Faking It ‘Til We Break It

“Video showing Maduro allegedly torturing Venezuelan dissidents is going viral, with 15 million views and 81k likes already. The only problem? It is actually a scene from a movie.” This tweet from journalist Alan Macleod captured just one droplet in a flood of disinformation following the U.S. capture of Nicolás Maduro. As The Guardian noted, AI-generated images of the event reaped millions of views, instantly saturating social media with fiction.
This cycle repeated days later when Renee Good was killed by an ICE agent in Minnesota. NPR reported that “AI images and internet rumors spread confusion,” fueling a rush to judgment that bypassed all evidence. Rather than awaiting verified facts, the public retreated into partisan scripts: Democrats immediately condemned the agency, while Republicans vilified the victim. This reflexive tribalism illustrates a nation that has abandoned the patience of critical analysis in favor of viral, evidence-free outrage. This reflexive rush to judgment is now weaponized by a new tool of deception: the deepfake.

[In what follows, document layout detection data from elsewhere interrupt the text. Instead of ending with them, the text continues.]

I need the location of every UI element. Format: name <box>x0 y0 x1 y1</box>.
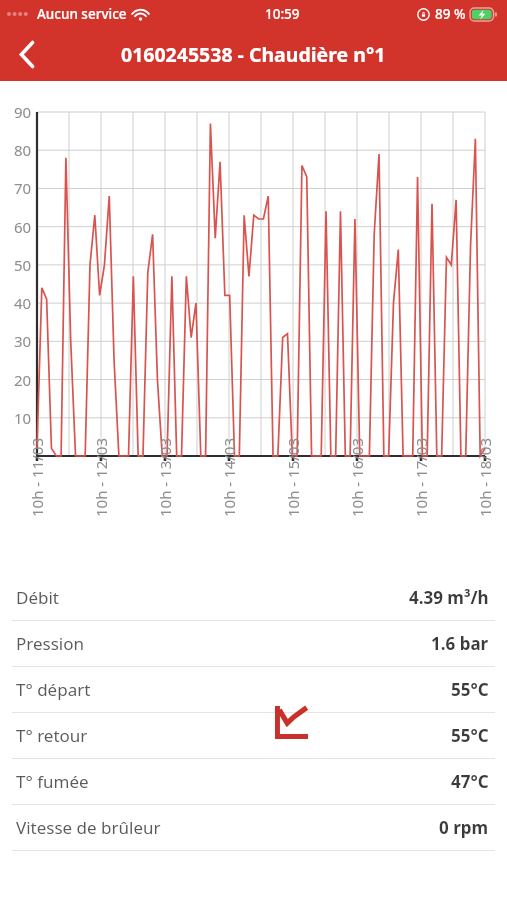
staticText: Débit <box>16 586 59 609</box>
staticText: 10:59 <box>265 5 300 23</box>
staticText: 10h - 16/03 <box>347 438 367 517</box>
staticText: 70 <box>14 178 32 198</box>
button[interactable]: Débit <box>0 575 507 621</box>
staticText: 0160245538 - Chaudière n°1 <box>121 41 386 68</box>
staticText: Aucun service <box>37 5 127 23</box>
staticText: 89 % <box>435 5 466 23</box>
button[interactable]: Show chart <box>272 703 310 741</box>
staticText: 20 <box>14 370 32 390</box>
button[interactable]: T° retour <box>0 713 507 759</box>
staticText: 10h - 17/03 <box>411 438 431 517</box>
staticText: T° départ <box>16 678 91 701</box>
staticText: 80 <box>14 140 32 160</box>
staticText: 1.6 bar <box>431 632 489 655</box>
button[interactable]: Back <box>0 28 54 81</box>
staticText: 10h - 14/03 <box>219 438 239 517</box>
staticText: 0 rpm <box>439 816 489 839</box>
staticText: 47°C <box>451 770 489 793</box>
button[interactable]: T° fumée <box>0 759 507 805</box>
staticText: 55°C <box>451 678 489 701</box>
staticText: T° fumée <box>16 770 89 793</box>
button[interactable]: T° départ <box>0 667 507 713</box>
staticText: 10h - 18/03 <box>475 438 495 517</box>
staticText: 10h - 15/03 <box>283 438 303 517</box>
staticText: 4.39 m³/h <box>409 586 489 609</box>
staticText: 50 <box>14 255 32 275</box>
staticText: 90 <box>14 102 32 122</box>
staticText: 55°C <box>451 724 489 747</box>
staticText: 40 <box>14 293 32 313</box>
staticText: 10h - 12/03 <box>91 438 111 517</box>
staticText: 10 <box>14 408 32 428</box>
staticText: 10h - 13/03 <box>155 438 175 517</box>
staticText: Pression <box>16 632 85 655</box>
staticText: Vitesse de brûleur <box>16 816 161 839</box>
staticText: 60 <box>14 217 32 237</box>
button[interactable]: Pression <box>0 621 507 667</box>
button[interactable]: Vitesse de brûleur <box>0 805 507 851</box>
staticText: 30 <box>14 331 32 351</box>
staticText: 10h - 11/03 <box>27 438 47 517</box>
staticText: T° retour <box>16 724 88 747</box>
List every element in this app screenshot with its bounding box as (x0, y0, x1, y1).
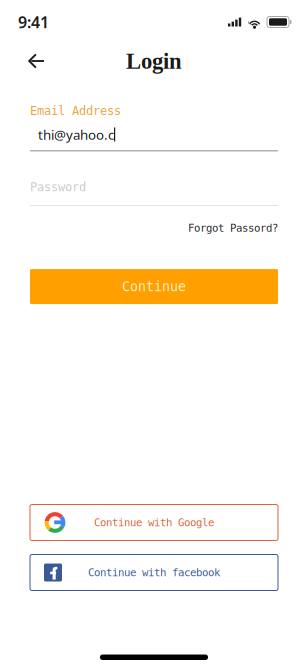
staticText: Login (126, 48, 182, 74)
button[interactable]: Forgot Passord? (188, 222, 278, 234)
staticText: thi@yahoo.c (38, 126, 114, 143)
staticText: Forgot Passord? (188, 222, 278, 234)
staticText: Email Address (30, 104, 121, 118)
button[interactable]: Continue with Google (30, 504, 278, 540)
button[interactable]: Continue with facebook (30, 554, 278, 590)
staticText: Continue with facebook (88, 566, 220, 578)
staticText: Continue with Google (94, 516, 214, 528)
staticText: 9:41 (18, 11, 49, 33)
staticText: Continue (122, 279, 186, 294)
staticText: Password (30, 180, 86, 194)
button[interactable]: Back (22, 47, 50, 75)
button[interactable]: Continue (30, 269, 278, 304)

The emergence of deepfakes has introduced a volatile new dimension to the challenge of disinformation. This technology preys upon systemic vulnerabilities: a widespread lack of media literacy, a ‘greed is good’ hyper-individualism, and a techno-utopian ethos that prioritizes innovation over decency, truth, and social cohesion. The result is a fractured digital landscape where ethically bankrupt creators and profit-driven platforms engineered for engagement oversee the steady demise of civil society. This marriage of cutting-edge deception and ancient tribalism has created a perfect storm where the most successful lie wins and the truth is buried under a million algorithmically-driven clicks. To survive this era of manufactured outrage, we must move beyond passive consumption and demand systemic accountability for the engines of our deception.
The Mechanics of Deception
So-called AI is just the latest tool in a Big-Tech shed that fosters and incentivizes propaganda. Studies have long shown that falsehoods spread more widely than truth on social media, not due to individual behavior, but because Big-Tech platforms are engineered to incentivize the spread of false and misleading content.

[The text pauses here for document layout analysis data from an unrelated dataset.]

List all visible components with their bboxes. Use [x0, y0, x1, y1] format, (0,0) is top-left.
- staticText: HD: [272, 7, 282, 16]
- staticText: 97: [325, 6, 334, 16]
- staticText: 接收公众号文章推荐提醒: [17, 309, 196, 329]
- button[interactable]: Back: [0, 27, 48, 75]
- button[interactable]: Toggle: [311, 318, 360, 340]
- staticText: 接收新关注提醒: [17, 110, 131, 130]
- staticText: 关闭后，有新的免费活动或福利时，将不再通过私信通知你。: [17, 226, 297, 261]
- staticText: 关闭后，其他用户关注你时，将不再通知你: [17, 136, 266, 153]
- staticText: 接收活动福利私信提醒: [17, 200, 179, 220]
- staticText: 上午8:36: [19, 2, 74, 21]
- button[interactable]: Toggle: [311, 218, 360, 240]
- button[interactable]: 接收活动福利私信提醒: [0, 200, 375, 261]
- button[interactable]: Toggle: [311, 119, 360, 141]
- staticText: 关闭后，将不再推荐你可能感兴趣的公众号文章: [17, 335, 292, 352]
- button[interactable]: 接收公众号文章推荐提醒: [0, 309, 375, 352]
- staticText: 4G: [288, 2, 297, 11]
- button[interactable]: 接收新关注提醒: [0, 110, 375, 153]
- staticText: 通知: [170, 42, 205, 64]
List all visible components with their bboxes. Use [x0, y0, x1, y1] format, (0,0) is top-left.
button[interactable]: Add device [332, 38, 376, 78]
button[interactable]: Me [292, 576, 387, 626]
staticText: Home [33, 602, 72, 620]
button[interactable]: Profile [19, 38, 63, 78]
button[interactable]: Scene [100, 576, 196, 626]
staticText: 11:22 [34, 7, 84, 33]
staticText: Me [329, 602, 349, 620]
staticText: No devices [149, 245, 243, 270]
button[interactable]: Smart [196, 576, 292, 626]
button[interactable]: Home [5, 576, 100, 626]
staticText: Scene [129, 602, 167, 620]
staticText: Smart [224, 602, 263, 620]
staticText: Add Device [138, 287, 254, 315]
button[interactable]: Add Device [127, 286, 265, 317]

AI has complicated the problem of disinformation. Seventy years ago, AI was envisioned as the pursuit of human-like cognitive reasoning; today, that label is frequently marketed to describe technologies that bear little resemblance to those original intellectual ambitions. Modern systems of so-called AI rely primarily on massive datasets and statistical pattern recognition. As a result, they are far from intelligent, and limited in their capacity. Indeed, AI bots are prone to getting things wrong and fabricating information: One study found that AI bot summaries of news content were inaccurate 45% of the time. Other studies have found AI fabricating information from 66% to over 80% of the time.

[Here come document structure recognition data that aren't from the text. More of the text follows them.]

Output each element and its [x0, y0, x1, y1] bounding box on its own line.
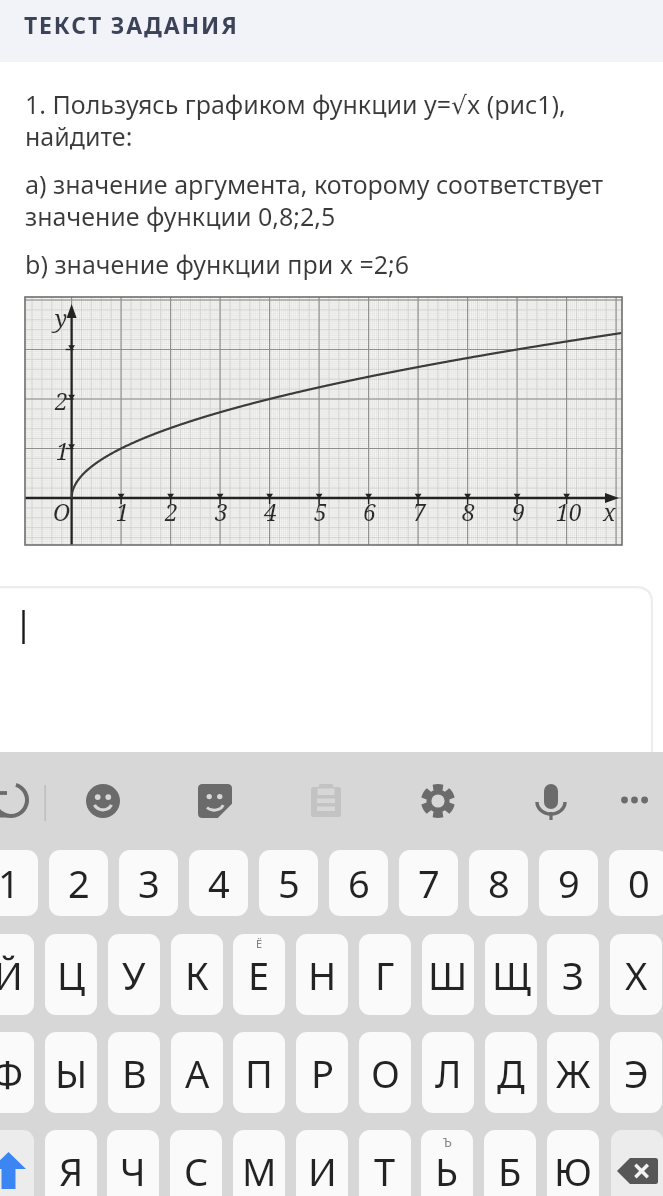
- button[interactable]: Ь: [421, 1130, 473, 1196]
- staticText: b) значение функции при x =2;6: [25, 247, 410, 281]
- button[interactable]: Ш: [422, 934, 474, 1015]
- button[interactable]: Н: [296, 934, 348, 1015]
- button[interactable]: О: [359, 1032, 411, 1113]
- button[interactable]: 6: [329, 850, 388, 916]
- button[interactable]: С: [170, 1130, 222, 1196]
- staticText: 9: [512, 496, 525, 527]
- staticText: Ь: [435, 1145, 459, 1196]
- staticText: 9: [558, 857, 580, 909]
- button[interactable]: 4: [189, 850, 248, 916]
- staticText: У: [122, 949, 146, 1001]
- staticText: Ю: [554, 1145, 592, 1196]
- staticText: Ж: [556, 1047, 591, 1099]
- staticText: x: [603, 496, 616, 527]
- staticText: М: [242, 1145, 277, 1196]
- button[interactable]: Ч: [107, 1130, 159, 1196]
- button[interactable]: Э: [610, 1032, 662, 1113]
- staticText: 1. Пользуясь графиком функции y=√x (рис1…: [25, 87, 615, 153]
- button[interactable]: More options: [613, 780, 653, 820]
- button[interactable]: 5: [259, 850, 318, 916]
- staticText: Ы: [55, 1047, 88, 1099]
- staticText: Ъ: [443, 1133, 452, 1151]
- button[interactable]: М: [233, 1130, 285, 1196]
- button[interactable]: [0, 586, 663, 752]
- button[interactable]: Е: [233, 934, 285, 1015]
- staticText: 2: [68, 857, 90, 909]
- staticText: 1: [56, 435, 69, 466]
- button[interactable]: Translate: [0, 779, 40, 821]
- button[interactable]: 3: [119, 850, 178, 916]
- staticText: 2: [165, 496, 178, 527]
- staticText: 6: [363, 496, 376, 527]
- staticText: 8: [488, 857, 510, 909]
- button[interactable]: 8: [469, 850, 528, 916]
- button[interactable]: Ы: [45, 1032, 97, 1113]
- staticText: O: [53, 496, 71, 527]
- button[interactable]: Settings: [421, 784, 455, 818]
- button[interactable]: Backspace: [611, 1130, 663, 1196]
- staticText: 6: [348, 857, 370, 909]
- button[interactable]: Voice input: [534, 782, 568, 822]
- button[interactable]: А: [171, 1032, 223, 1113]
- button[interactable]: Clipboard: [311, 784, 341, 817]
- button[interactable]: Д: [485, 1032, 537, 1113]
- staticText: Ё: [256, 936, 263, 951]
- staticText: y: [55, 302, 68, 333]
- button[interactable]: 7: [399, 850, 458, 916]
- button[interactable]: Т: [359, 1130, 411, 1196]
- staticText: Б: [498, 1145, 522, 1196]
- button[interactable]: 1: [0, 850, 38, 916]
- staticText: 0: [628, 857, 650, 909]
- button[interactable]: В: [108, 1032, 160, 1113]
- button[interactable]: П: [233, 1032, 285, 1113]
- staticText: Т: [374, 1145, 396, 1196]
- staticText: 3: [215, 496, 228, 527]
- staticText: С: [184, 1145, 209, 1196]
- staticText: Щ: [492, 949, 531, 1001]
- staticText: 8: [462, 496, 475, 527]
- staticText: Ч: [120, 1145, 146, 1196]
- button[interactable]: Щ: [485, 934, 537, 1015]
- button[interactable]: К: [171, 934, 223, 1015]
- button[interactable]: Shift: [0, 1130, 34, 1196]
- staticText: 5: [314, 496, 327, 527]
- button[interactable]: Stickers: [198, 784, 232, 818]
- button[interactable]: З: [547, 934, 599, 1015]
- staticText: 5: [278, 857, 300, 909]
- button[interactable]: Й: [0, 934, 34, 1015]
- button[interactable]: 0: [609, 850, 663, 916]
- button[interactable]: Emoji: [86, 784, 120, 818]
- button[interactable]: У: [108, 934, 160, 1015]
- button[interactable]: Б: [484, 1130, 536, 1196]
- staticText: 10: [556, 496, 582, 527]
- button[interactable]: Л: [422, 1032, 474, 1113]
- button[interactable]: И: [296, 1130, 348, 1196]
- staticText: В: [122, 1047, 147, 1099]
- staticText: А: [185, 1047, 210, 1099]
- staticText: 7: [413, 496, 426, 527]
- staticText: Ц: [57, 949, 86, 1001]
- button[interactable]: Х: [610, 934, 662, 1015]
- staticText: Л: [435, 1047, 462, 1099]
- staticText: 3: [138, 857, 160, 909]
- button[interactable]: 2: [49, 850, 108, 916]
- button[interactable]: 9: [539, 850, 598, 916]
- staticText: Х: [625, 949, 648, 1001]
- staticText: Э: [624, 1047, 649, 1099]
- staticText: З: [562, 949, 584, 1001]
- staticText: 1: [116, 496, 129, 527]
- staticText: И: [308, 1145, 337, 1196]
- staticText: Я: [59, 1145, 84, 1196]
- staticText: К: [185, 949, 209, 1001]
- button[interactable]: Г: [359, 934, 411, 1015]
- button[interactable]: Ф: [0, 1032, 34, 1113]
- button[interactable]: Р: [296, 1032, 348, 1113]
- button[interactable]: Ю: [547, 1130, 599, 1196]
- staticText: Й: [0, 949, 23, 1001]
- staticText: 1: [0, 857, 20, 909]
- button[interactable]: Я: [45, 1130, 97, 1196]
- staticText: Ф: [0, 1047, 24, 1099]
- button[interactable]: Ц: [45, 934, 97, 1015]
- button[interactable]: Ж: [547, 1032, 599, 1113]
- staticText: Е: [248, 949, 270, 1001]
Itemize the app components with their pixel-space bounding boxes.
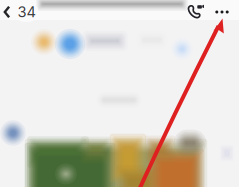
button[interactable]: More options [211, 2, 233, 22]
button[interactable]: Back, 34 unread [0, 0, 42, 25]
staticText: 34 [18, 3, 36, 21]
button[interactable]: Video call [183, 0, 209, 24]
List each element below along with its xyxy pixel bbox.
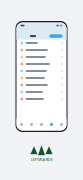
button[interactable]: [16, 40, 66, 46]
button[interactable]: Tab 2: [26, 118, 36, 130]
button[interactable]: Tab 3: [36, 118, 46, 130]
button[interactable]: [16, 54, 66, 60]
button[interactable]: Tab 1: [16, 118, 26, 130]
button[interactable]: [16, 96, 66, 102]
button[interactable]: Tab 5: [56, 118, 66, 130]
button[interactable]: [16, 88, 66, 96]
staticText: LEFTWARDS: [30, 157, 52, 162]
button[interactable]: [16, 46, 66, 54]
button[interactable]: [16, 60, 66, 68]
button[interactable]: [50, 34, 62, 38]
button[interactable]: [16, 74, 66, 82]
button[interactable]: Tab 4: [46, 118, 56, 130]
button[interactable]: [16, 82, 66, 88]
button[interactable]: [16, 68, 66, 74]
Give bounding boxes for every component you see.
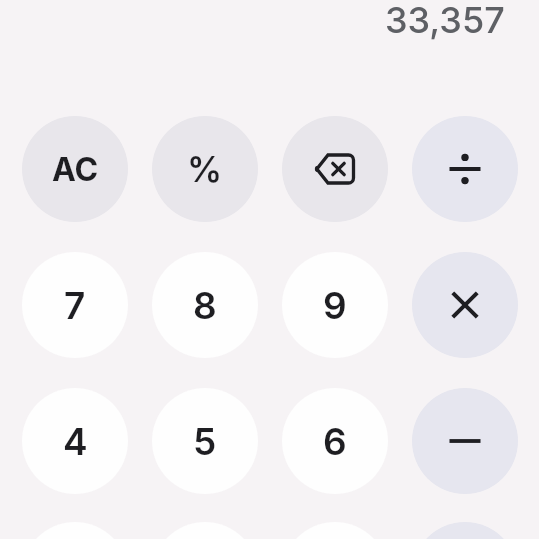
staticText: % — [187, 148, 223, 190]
button[interactable]: 6 — [282, 388, 388, 494]
button[interactable]: 2 — [152, 522, 258, 539]
button[interactable]: 7 — [22, 252, 128, 358]
button[interactable]: 3 — [282, 522, 388, 539]
staticText: 6 — [323, 419, 347, 464]
button[interactable]: 8 — [152, 252, 258, 358]
staticText: 9 — [323, 283, 347, 328]
staticText: 33,357 — [385, 0, 505, 42]
staticText: 8 — [193, 283, 217, 328]
staticText: 4 — [63, 419, 88, 464]
button[interactable] — [282, 116, 388, 222]
staticText: 7 — [64, 283, 86, 328]
button[interactable]: % — [152, 116, 258, 222]
staticText: 5 — [193, 419, 217, 464]
button[interactable] — [412, 388, 518, 494]
button[interactable]: 9 — [282, 252, 388, 358]
button[interactable] — [412, 522, 518, 539]
button[interactable]: 4 — [22, 388, 128, 494]
button[interactable]: 5 — [152, 388, 258, 494]
button[interactable] — [412, 252, 518, 358]
button[interactable]: 1 — [22, 522, 128, 539]
button[interactable] — [412, 116, 518, 222]
staticText: AC — [52, 150, 99, 189]
button[interactable]: AC — [22, 116, 128, 222]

Beyond deploying bots that circulate misinformation, Big-Tech has released AI tools that empower average users to produce highly convincing, yet entirely fabricated, content with ease. For example, more than 20 percent of videos shown to new YouTube users are “AI slop,” meaning low-quality, mass-produced, algorithmically generated content designed to maximize clicks and watch time rather than inform. These types of deepfakes shaped audience interpretations of recent conflicts such as Israel-Gaza and Russia-Ukraine.
After Maduro’s extraordinary rendition, the internet was quickly flooded with AI-generated content designed to persuade Americans that his capture was an act of justice welcomed by the Venezuelan people. These posts showed Venezuelans supposedly “crying on their knees” to thank President Donald Trump for their liberation. One such video, flagged by Ben Norton, racked up 5 million views.
Similarly, after Good was shot and killed by ICE on January 7, 2026, deepfakes circulated online falsely claiming to reveal the face of the agent involved.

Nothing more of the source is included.